= Jean Auscher =

French artist, caricaturist, and illustrator

Jean Auscher was a 20th-century French artist, caricaturist, and illustrator. He was born in Nancy, France on 18 August 1896 and died 21 December 1985 in Paris.

Auscher was a pupil at l’Ecole des Arts Decoratifs in Paris. His work was exhibited at Le Salon d'Automne and Le Salon des Tuileries between 1923 and 1933.

His most characteristic work recorded the life "des Annees Folles" in the Paris of the 1920s, including scenes in the casinos, gambling clubs and dance halls, evoking the decadence of the demimonde. He also recorded the theatrical community with portraits of actors, some in their famous roles, such as Louis Jouvet as "Le Trouhadec indigne" and the clown Grock.

His best-known work appeared in limited edition folios published by the artist himself (La Faune des Dancings, 1925 and Le Baccara, C 1926). Many copies of the lithographs contained in these were heightened with watercolor.
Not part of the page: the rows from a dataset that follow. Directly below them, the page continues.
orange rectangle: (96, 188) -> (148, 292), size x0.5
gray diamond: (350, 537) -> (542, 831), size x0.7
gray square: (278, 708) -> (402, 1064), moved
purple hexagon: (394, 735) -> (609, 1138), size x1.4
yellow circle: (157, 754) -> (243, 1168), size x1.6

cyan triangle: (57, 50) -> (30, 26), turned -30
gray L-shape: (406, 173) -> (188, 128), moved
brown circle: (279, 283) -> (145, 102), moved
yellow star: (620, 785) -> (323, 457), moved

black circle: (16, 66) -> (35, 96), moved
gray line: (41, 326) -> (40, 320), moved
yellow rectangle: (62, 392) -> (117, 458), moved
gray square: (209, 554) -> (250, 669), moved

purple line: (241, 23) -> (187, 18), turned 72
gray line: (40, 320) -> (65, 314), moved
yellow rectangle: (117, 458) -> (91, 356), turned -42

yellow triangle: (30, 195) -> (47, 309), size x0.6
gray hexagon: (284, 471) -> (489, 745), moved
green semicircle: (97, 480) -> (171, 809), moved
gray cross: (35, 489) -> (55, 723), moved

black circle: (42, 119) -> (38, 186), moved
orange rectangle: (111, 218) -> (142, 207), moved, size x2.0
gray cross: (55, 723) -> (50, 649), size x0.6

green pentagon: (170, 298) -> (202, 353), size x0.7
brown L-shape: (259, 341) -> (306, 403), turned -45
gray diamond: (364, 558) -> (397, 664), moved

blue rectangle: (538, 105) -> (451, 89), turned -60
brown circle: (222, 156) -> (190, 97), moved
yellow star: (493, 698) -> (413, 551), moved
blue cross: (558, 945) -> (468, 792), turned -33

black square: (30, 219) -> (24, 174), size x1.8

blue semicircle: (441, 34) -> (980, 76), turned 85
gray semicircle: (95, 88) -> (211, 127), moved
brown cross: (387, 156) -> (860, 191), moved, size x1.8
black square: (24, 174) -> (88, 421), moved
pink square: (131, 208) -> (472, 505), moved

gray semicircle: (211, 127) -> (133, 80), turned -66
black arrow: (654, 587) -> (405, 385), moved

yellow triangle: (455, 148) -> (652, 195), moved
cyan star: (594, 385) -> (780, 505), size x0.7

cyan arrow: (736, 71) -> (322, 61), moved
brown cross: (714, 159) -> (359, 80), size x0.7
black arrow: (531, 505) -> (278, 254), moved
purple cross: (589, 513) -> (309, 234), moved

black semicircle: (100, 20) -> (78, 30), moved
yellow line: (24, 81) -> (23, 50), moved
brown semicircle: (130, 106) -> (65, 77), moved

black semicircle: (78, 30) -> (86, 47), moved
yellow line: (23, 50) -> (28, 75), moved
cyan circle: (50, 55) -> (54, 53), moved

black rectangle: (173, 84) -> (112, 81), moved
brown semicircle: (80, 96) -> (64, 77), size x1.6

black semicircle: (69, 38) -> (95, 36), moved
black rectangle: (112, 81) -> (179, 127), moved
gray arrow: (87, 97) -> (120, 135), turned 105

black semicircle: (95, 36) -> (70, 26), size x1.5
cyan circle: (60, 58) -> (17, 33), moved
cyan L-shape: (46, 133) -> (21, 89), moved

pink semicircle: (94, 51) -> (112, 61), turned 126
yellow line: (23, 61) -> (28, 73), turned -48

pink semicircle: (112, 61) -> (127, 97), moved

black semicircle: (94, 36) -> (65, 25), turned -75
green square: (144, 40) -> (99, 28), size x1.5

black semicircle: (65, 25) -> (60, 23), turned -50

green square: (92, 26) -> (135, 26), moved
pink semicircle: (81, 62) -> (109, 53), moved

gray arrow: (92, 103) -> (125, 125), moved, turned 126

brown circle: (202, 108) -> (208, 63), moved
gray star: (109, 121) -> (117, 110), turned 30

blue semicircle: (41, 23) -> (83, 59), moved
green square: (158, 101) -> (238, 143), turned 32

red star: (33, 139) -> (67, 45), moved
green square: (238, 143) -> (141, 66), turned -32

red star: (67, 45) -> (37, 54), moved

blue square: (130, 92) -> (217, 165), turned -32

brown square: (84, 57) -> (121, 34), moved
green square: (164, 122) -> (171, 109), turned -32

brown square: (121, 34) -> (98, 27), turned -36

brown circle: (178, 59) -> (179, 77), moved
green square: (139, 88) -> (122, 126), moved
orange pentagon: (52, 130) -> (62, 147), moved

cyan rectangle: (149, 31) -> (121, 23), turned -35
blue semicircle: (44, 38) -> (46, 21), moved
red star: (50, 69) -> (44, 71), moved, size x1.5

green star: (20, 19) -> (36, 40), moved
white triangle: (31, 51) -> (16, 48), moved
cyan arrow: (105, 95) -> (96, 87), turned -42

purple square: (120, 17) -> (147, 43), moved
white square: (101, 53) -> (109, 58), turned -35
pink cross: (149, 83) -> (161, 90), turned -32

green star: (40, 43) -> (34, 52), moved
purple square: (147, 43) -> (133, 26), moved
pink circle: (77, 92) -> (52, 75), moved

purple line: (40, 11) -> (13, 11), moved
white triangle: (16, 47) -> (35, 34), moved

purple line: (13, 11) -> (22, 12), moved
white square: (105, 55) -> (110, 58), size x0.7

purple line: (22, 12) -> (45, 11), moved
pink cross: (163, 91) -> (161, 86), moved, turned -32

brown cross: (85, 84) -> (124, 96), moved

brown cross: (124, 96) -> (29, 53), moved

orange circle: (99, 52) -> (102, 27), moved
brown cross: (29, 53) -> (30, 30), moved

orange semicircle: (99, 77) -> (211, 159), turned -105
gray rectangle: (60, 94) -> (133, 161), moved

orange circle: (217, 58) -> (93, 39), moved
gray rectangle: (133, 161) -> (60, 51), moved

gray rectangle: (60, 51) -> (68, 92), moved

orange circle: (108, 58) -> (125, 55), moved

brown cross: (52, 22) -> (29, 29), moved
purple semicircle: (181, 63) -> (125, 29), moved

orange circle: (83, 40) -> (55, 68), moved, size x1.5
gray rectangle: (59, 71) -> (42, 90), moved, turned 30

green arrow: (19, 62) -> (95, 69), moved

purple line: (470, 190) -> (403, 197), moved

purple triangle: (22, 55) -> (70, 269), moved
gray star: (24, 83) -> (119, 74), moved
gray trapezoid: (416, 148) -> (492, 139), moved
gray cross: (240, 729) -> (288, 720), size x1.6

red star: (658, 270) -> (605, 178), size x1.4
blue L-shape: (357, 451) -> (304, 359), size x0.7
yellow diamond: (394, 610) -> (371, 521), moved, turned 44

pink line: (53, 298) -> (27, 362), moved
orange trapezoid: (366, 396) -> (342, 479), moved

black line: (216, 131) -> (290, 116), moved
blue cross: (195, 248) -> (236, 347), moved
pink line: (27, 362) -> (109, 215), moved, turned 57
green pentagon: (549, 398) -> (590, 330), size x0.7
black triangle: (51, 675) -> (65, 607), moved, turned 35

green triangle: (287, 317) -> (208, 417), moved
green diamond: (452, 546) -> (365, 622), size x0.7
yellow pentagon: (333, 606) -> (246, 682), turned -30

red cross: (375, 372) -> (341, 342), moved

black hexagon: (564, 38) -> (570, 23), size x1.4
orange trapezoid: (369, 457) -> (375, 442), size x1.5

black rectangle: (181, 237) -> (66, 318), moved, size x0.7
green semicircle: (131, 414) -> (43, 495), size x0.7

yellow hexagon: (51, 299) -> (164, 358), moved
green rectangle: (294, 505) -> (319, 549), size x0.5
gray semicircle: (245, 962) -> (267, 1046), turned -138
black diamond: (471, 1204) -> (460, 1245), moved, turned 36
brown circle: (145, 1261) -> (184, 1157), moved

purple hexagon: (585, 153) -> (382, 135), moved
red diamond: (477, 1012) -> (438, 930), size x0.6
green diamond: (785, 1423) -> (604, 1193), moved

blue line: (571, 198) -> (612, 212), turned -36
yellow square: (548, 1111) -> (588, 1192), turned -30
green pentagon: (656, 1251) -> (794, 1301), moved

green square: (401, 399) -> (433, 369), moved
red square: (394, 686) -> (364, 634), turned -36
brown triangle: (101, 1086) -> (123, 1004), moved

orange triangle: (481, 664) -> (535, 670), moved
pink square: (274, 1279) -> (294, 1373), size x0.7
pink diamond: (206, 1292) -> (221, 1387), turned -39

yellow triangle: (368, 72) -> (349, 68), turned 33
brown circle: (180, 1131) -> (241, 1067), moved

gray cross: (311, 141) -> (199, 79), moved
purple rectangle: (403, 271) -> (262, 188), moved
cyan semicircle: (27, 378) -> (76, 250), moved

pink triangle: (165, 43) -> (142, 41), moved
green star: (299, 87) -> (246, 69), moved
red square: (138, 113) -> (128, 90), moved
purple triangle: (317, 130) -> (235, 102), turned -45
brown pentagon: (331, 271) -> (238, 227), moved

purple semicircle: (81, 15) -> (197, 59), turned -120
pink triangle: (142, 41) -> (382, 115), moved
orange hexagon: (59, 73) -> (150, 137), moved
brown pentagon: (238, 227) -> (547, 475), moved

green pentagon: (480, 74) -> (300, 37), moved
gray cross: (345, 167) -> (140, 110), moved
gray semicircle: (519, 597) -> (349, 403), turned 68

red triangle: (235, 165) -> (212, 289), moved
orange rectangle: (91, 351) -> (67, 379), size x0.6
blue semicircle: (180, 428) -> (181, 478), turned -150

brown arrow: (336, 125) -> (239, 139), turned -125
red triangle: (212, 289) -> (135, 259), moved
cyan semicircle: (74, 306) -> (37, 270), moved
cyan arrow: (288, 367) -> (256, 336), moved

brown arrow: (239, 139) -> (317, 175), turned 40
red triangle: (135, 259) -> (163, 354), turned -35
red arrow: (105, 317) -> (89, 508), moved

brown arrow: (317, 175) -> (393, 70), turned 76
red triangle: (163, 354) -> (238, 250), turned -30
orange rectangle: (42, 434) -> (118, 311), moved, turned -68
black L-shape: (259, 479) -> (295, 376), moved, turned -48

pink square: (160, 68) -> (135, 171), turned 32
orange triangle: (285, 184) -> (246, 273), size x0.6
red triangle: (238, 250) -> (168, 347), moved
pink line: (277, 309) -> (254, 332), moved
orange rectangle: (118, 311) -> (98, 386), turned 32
He contributed to the satirical journal Le Rire ("Laughter"); he also illustrated works by Irène Némirovsky, who was rediscovered when Suite Francaise was republished in 2004. Andre Haguenauer (Les Amertumes (Bitterness), 1925) and Alfred Machard (Printemps Sexuel) provided Auscher with subject matter that was again towards the margins of conventional attitudes to sexuality.

Auscher later illustrated the court proceedings taken against the collaborationist French government after World War II, including those against Marshal Philippe Pétain, Charles Maurras, and Pierre Laval.